Grupo 1 (irmãos de indivíduos com TGD). As escolas especiais e as clínicas de Porto Alegre foram contatadas por telefone. Por questões de distribuição do nível sócio-econômico, objetivou-se incluir instituições públicas e privadas. Contudo, o critério adotado na seleção de locais foi o de conveniência. A pesquisadora entrou em contato com 16 escolas especiais e clínicas. Desses locais, 12 aceitaram participar do estudo, no entanto, apenas 7 atendiam famílias que preenchiam os critérios de inclusão da amostra. Após o consentimento dos locais, as famílias foram contatadas, inicialmente pelas próprias instituições e posteriormente pela pesquisadora, via telefone.

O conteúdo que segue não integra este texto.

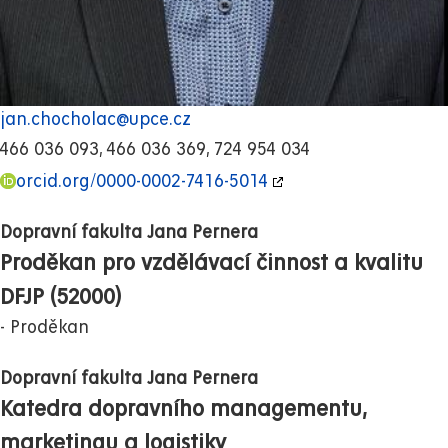
jan.chocholac@upce.cz
466 036 093, 466 036 369, 724 954 034
orcid.org/0000-0002-7416-5014
Dopravní fakulta Jana Pernera
Proděkan pro vzdělávací činnost a kvalitu
DFJP (52000)
Proděkan
Dopravní fakulta Jana Pernera
Katedra dopravního managementu,
marketingu a logistiky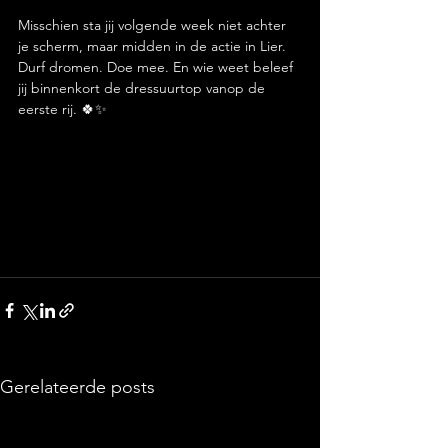
Misschien sta jij volgende week niet achter 
je scherm, maar midden in de actie in Lier.
Durf dromen. Doe mee. En wie weet beleef 
jij binnenkort de dressuurtop vanop de 
eerste rij. 🍀✨
Gerelateerde posts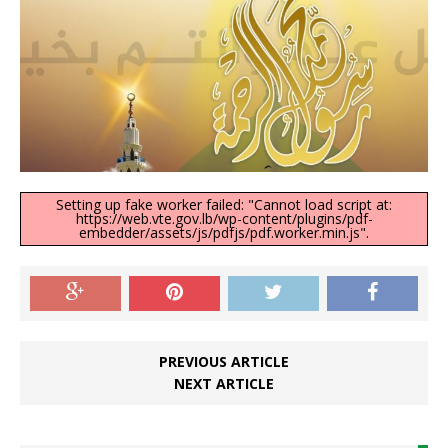
Setting up fake worker failed: "Cannot load script at:
https://web.vte.gov.lb/wp-content/plugins/pdf-
embedder/assets/js/pdfjs/pdf.worker.min.js".
PREVIOUS ARTICLE
NEXT ARTICLE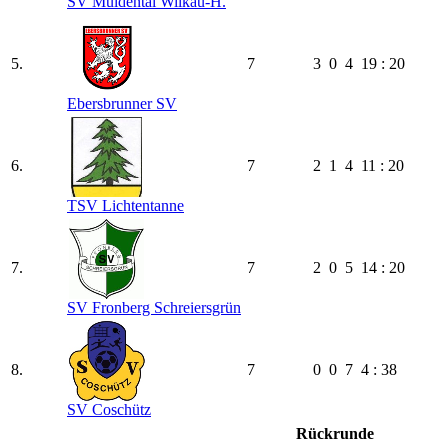
SV Muldental Wilkau-H.
5.
7
3
0
4
19 : 20
Ebersbrunner SV
6.
7
2
1
4
11 : 20
TSV Lichtentanne
7.
7
2
0
5
14 : 20
SV Fronberg Schreiersgrün
8.
7
0
0
7
4 : 38
SV Coschütz
Rückrunde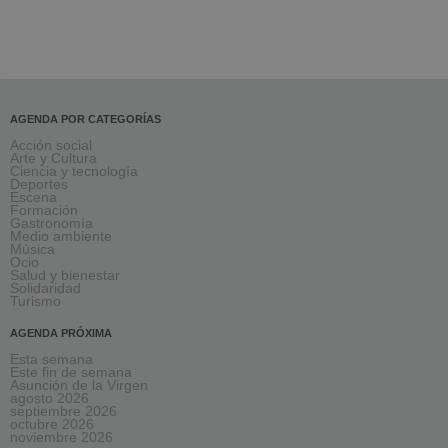
AGENDA POR CATEGORÍAS
Acción social
Arte y Cultura
Ciencia y tecnología
Deportes
Escena
Formación
Gastronomía
Medio ambiente
Música
Ocio
Salud y bienestar
Solidaridad
Turismo
AGENDA PRÓXIMA
Esta semana
Este fin de semana
Asunción de la Virgen
agosto 2026
septiembre 2026
octubre 2026
noviembre 2026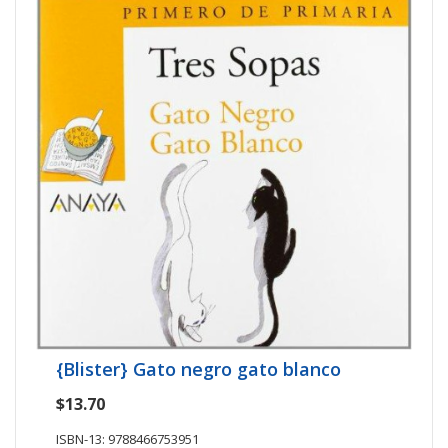
{Blister} Gato negro gato blanco
$13.70
ISBN-13: 9788466753951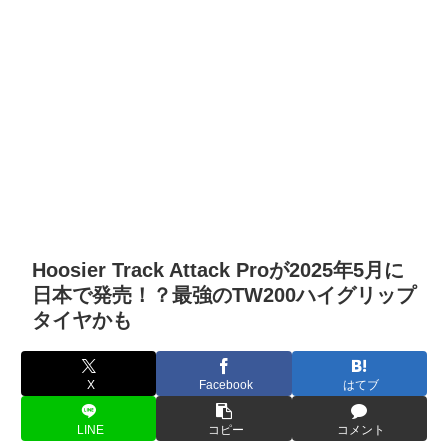
Hoosier Track Attack Proが2025年5月に
日本で発売！？最強のTW200ハイグリップ
タイヤかも
X
Facebook
はてブ
LINE
コピー
コメント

Nessa ocasião foram convidadas a participar do estudo, recebendo informações sobre os objetivos e detalhes do mesmo (local, horário, instrumentos, tempo de aplicação). Nos casos de concordância, foi agendado um encontro com os participantes nas suas respectivas casas. Primeiro, foi solicitado que os pais do participante assinassem o termo de consentimento pós-informação. Em seguida, (sem presença dos pais) o participante respondeu a Ficha sobre Dados Demográficos e Identificação de Estressores, a Escala de Stress Infantil e o Inventário de Rede de Relações. A aplicação dos instrumentos foi realizada individualmente, tendo duração de aproximadamente 1 hora. Foi solicitado que a mãe do participante respondesse a Ficha de Informações Sobre o Portador de TGD. A seqüência de aplicação dos instrumentos foi invertida de participante para participante para minimizar os efeitos de um procedimento sobre o outro.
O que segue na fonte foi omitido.